◆ Extracted records
◇ ◇ ◇

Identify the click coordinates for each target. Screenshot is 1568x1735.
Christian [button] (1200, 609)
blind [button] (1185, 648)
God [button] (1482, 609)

◇ ◇ ◇

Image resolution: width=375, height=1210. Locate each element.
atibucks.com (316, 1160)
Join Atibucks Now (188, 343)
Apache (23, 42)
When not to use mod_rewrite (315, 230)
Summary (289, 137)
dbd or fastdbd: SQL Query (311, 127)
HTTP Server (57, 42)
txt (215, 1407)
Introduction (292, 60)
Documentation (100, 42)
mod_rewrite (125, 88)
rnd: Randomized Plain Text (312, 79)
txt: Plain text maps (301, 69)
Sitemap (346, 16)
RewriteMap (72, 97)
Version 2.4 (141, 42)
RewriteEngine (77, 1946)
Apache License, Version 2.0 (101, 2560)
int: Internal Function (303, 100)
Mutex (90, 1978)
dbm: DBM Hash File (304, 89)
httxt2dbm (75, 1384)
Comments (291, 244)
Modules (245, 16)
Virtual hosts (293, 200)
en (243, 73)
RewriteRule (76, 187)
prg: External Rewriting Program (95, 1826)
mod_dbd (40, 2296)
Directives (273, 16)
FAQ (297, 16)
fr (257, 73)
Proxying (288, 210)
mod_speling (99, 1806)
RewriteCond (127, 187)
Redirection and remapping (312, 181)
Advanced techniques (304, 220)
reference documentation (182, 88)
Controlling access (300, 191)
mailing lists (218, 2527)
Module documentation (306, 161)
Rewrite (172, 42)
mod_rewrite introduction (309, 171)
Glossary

◇ ◇ ◇

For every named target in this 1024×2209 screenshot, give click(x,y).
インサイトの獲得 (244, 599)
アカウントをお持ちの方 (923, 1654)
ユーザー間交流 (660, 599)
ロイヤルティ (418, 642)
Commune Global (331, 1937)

◇ ◇ ◇

The required output is the stretch of entries above from the line containing "Identify the click" through the line containing "God [button] (1482, 609)", reproduced exactly.

◆ Final answer
Identify the click coordinates for each target. Screenshot is 1568x1735.
Christian [button] (1200, 609)
blind [button] (1185, 648)
God [button] (1482, 609)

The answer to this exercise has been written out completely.